OVEN COOKED BRISKET 
5-6 lb. trimmed brisket
3 oz. bottle liquid smoke
Onion powder
Garlic powder
Celery salt
Black pepper
Worcestershire sauce
6 oz. bottle BBQ sauce

Lay brisket in a large roaster pan. Pour liquid smoke seasoning over meat and sprinkle generously with onion powder, garlic powder, and celery salt. Cover pan with foil and refrigerate overnight. The next day, uncover and sprinkle meat generously with salt and pepper. Drizzle with Worcestershire sauce. Cover with foil and bake for 1 hour per pound at 275 degrees. For the last hour, cover with BBQ sauce and bake 1 more hour, covered.

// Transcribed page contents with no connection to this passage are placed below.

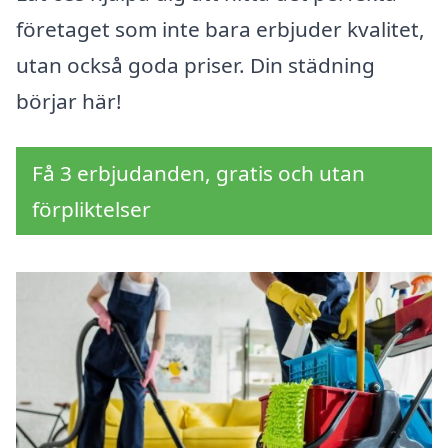
företaget som inte bara erbjuder kvalitet,
utan också goda priser. Din städning
börjar här!
Få 3 erbjudanden, gratis och utan
förpliktelser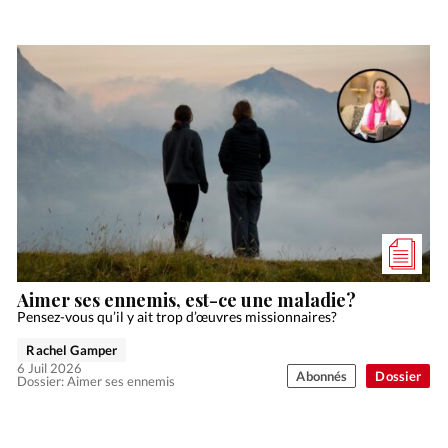
Aimer ses ennemis, est-ce une maladie?
Pensez-vous qu’il y ait trop d’œuvres missionnaires?
Rachel Gamper
6 Juil 2026
Abonnés
Dossier
Dossier: Aimer ses ennemis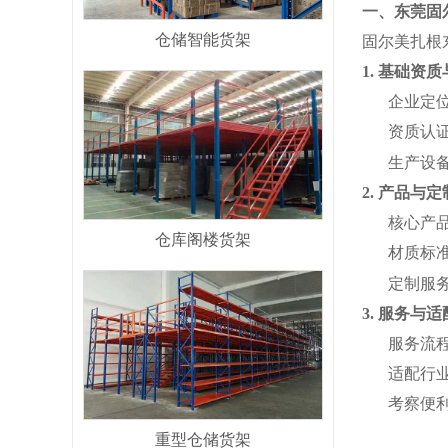
一、东莞固
仓储智能货架
固尔美扎根
1. 基础资
企业定
资质认
生产设
2. 产品与
核心产
仓库阁楼货架
材质标
定制服
3. 服务与
服务流
适配行
考察便
重型仓储货架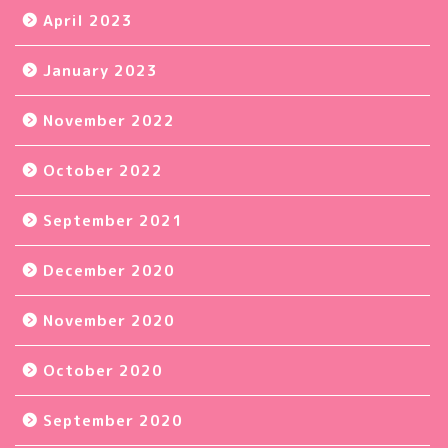
April 2023
January 2023
November 2022
October 2022
September 2021
December 2020
November 2020
October 2020
September 2020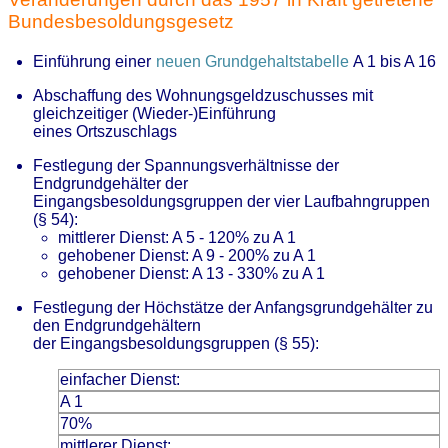
Bundesbesoldungsgesetz
Einführung einer
neuen Grundgehaltstabelle
A 1 bis A 16
Abschaffung des Wohnungsgeldzuschusses mit
gleichzeitiger (Wieder-)Einführung
eines Ortszuschlags
Festlegung der Spannungsverhältnisse der
Endgrundgehälter der
Eingangsbesoldungsgruppen der vier Laufbahngruppen
(§ 54):
mittlerer Dienst: A 5 - 120% zu A 1
gehobener Dienst: A 9 - 200% zu A 1
gehobener Dienst: A 13 - 330% zu A 1
Festlegung der Höchstätze der Anfangsgrundgehälter zu
den Endgrundgehältern
der Eingangsbesoldungsgruppen (§ 55):
einfacher Dienst:
A 1
70%
mittlerer Dienst: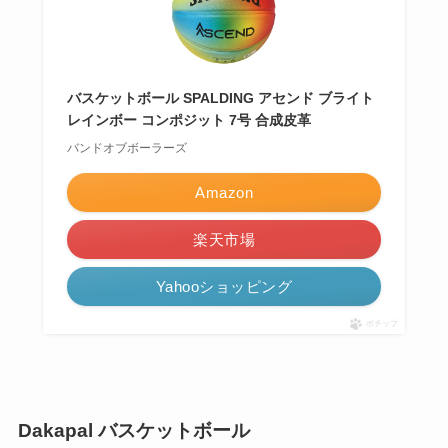
バスケットボール SPALDING アセンド ブライト
レインボー コンポジット 7号 合成皮革
バンドオブボーラーズ
Amazon
楽天市場
Yahooショッピング
ポチップ
Dakapal バスケットボール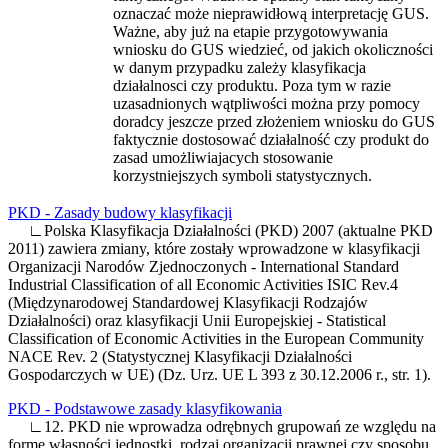
oznaczać może nieprawidłową interpretację GUS.
Ważne, aby już na etapie przygotowywania
wniosku do GUS wiedzieć, od jakich okoliczności
w danym przypadku zależy klasyfikacja
działalnosci czy produktu. Poza tym w razie
uzasadnionych wątpliwości można przy pomocy
doradcy jeszcze przed złożeniem wniosku do GUS
faktycznie dostosować działalność czy produkt do
zasad umożliwiajacych stosowanie
korzystniejszych symboli statystycznych.
PKD - Zasady budowy klasyfikacji
∟Polska Klasyfikacja Działalności (PKD) 2007 (aktualne PKD
2011) zawiera zmiany, które zostały wprowadzone w klasyfikacji
Organizacji Narodów Zjednoczonych - International Standard
Industrial Classification of all Economic Activities ISIC Rev.4
(Międzynarodowej Standardowej Klasyfikacji Rodzajów
Działalności) oraz klasyfikacji Unii Europejskiej - Statistical
Classification of Economic Activities in the European Community
NACE Rev. 2 (Statystycznej Klasyfikacji Działalności
Gospodarczych w UE) (Dz. Urz. UE L 393 z 30.12.2006 r., str. 1).
PKD - Podstawowe zasady klasyfikowania
∟12. PKD nie wprowadza odrębnych grupowań ze względu na
formę własności jednostki, rodzaj organizacji prawnej czy sposobu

Cool before slicing.

recipe reviews
Oven Cooked Brisket
 #19430
 cecelia jiles says:
What is liquid smoke and is there a subsititute for it if I can't find in the grocery store near me. Thank you.
 #40070
 Shirley Jones (United States) says:
OMG this is the best brisket recipe i have ever tasted. I cooked a 7 lb. brisket and an hour into cooking my house smelled so good we were all starving by the time it was done.
   #89336
 Texascook (Texas) says:
Liquid smoke is a bottle of marinade you buy at the store next to soy sauce or bbq sauce.
 #117111
 Funberg (New Mexico) says:
Liquid smoke is literally what it's call, smoke cooled/condensed into a liquid. There is not really any replacement, but it is sold in most stores. If you can't find it, or want the smoke of a different flavored wood, you can always make your own
   #121739
 Walt Allensworth (United States) says:
Nice flavor! I did a variation where we cooked the meat in a crock-pot for 12-hours on low. It was falling apart tender when we tried to slice it. I'd probably back off to 8-9 hours on low if I was to do it again this way.